Watergate and All That
Happy 30th anniversary Watergate buffs!
Like all the preceding anniversaries of the Watergate break-in the big questions posed by the mainstream press are the old reliables:
"What are the lessons of Watergate?"
And of course, "Who was Deep Throat?"
First lets us note the irony that the real Deep Throat, Linda Lovelace died on April 14th.
In the parlance of the conspiracy buff, is it coincidence or conspiracy that April 14th is the date of the dearly departed Trick Nixon’s demise?
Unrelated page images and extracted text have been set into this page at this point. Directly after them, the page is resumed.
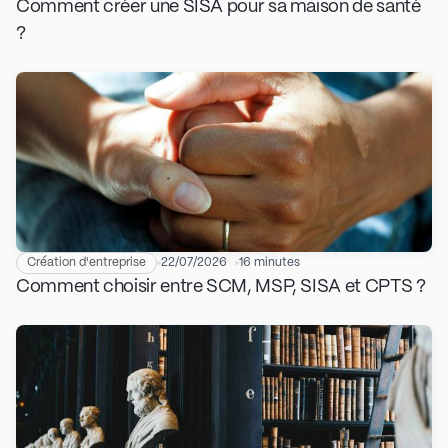
Comment créer une SISA pour sa maison de santé
?
Création d'entreprise
22/07/2026
16 minutes
Comment choisir entre SCM, MSP, SISA et CPTS ?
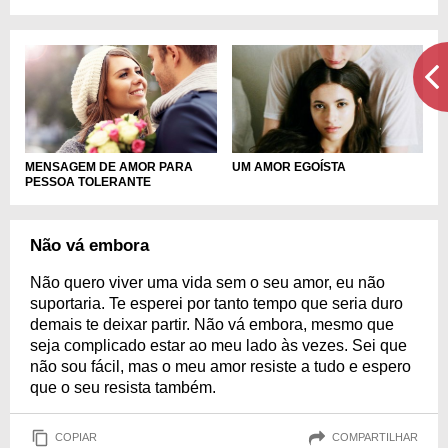
MENSAGEM DE AMOR PARA
UM AMOR EGOÍSTA
PESSOA TOLERANTE
Não vá embora
Não quero viver uma vida sem o seu amor, eu não
suportaria. Te esperei por tanto tempo que seria duro
demais te deixar partir. Não vá embora, mesmo que
seja complicado estar ao meu lado às vezes. Sei que
não sou fácil, mas o meu amor resiste a tudo e espero
que o seu resista também.
COPIAR
COMPARTILHAR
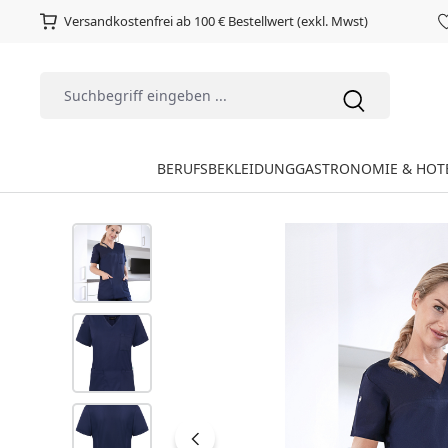
Versandkostenfrei ab 100 € Bestellwert (exkl. Mwst)
BERUFSBEKLEIDUNG
GASTRONOMIE & HOT
Bildergalerie überspringen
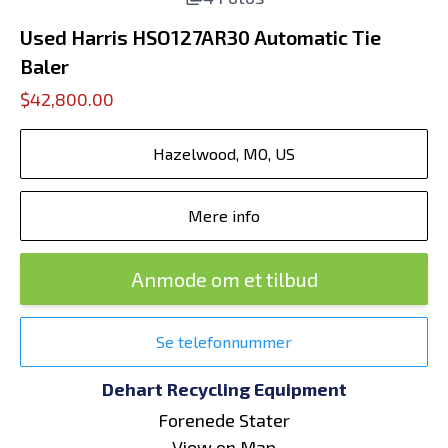
Used Harris HSO127AR30 Automatic Tie
Baler
$42,800.00
Hazelwood, MO, US
Mere info
Anmode om et tilbud
Se telefonnummer
Dehart Recycling Equipment
Forenede Stater
View on Map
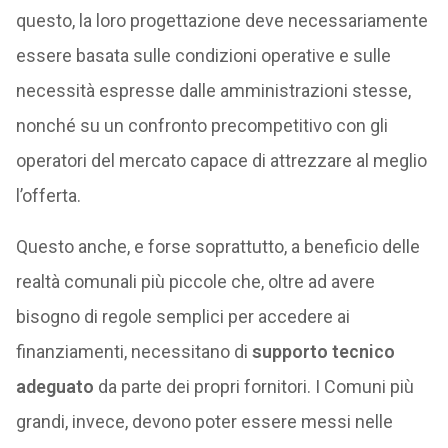
questo, la loro progettazione deve necessariamente
essere basata sulle condizioni operative e sulle
necessità espresse dalle amministrazioni stesse,
nonché su un confronto precompetitivo con gli
operatori del mercato capace di attrezzare al meglio
l’offerta.
Questo anche, e forse soprattutto, a beneficio delle
realtà comunali più piccole che, oltre ad avere
bisogno di regole semplici per accedere ai
finanziamenti, necessitano di
supporto tecnico
adeguato
da parte dei propri fornitori. I Comuni più
grandi, invece, devono poter essere messi nelle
The best answer to the "lesson of Watergate" question was provided by Noam Chomsky who, by the way, wrote the best article which appeared in the best book (a collection of essays) on the Watergate scandal, aptly titled "Big Brother and the Holding Company."
The lesson of Watergate, Chomsky noted, was that its perfectly fine in this country to use Gestapo tactics on those outside the mainstream of US politics, especially the political left: but to use fascistic tactics against one’s peers in the power structure is to court banishment.
And so Nixon’s fall from grace and power as CEO of the US empire transpired not because all of a sudden we realized Nixon was a criminal. As Chomsky further noted, Nixon–and Kissinger– were demonstrably two of the biggest criminals of the 20th century.
Nixon’s crime was he attacked fellow power brokers, DNC chief Larry O’Brien and Ted Kennedy and the Washington Post.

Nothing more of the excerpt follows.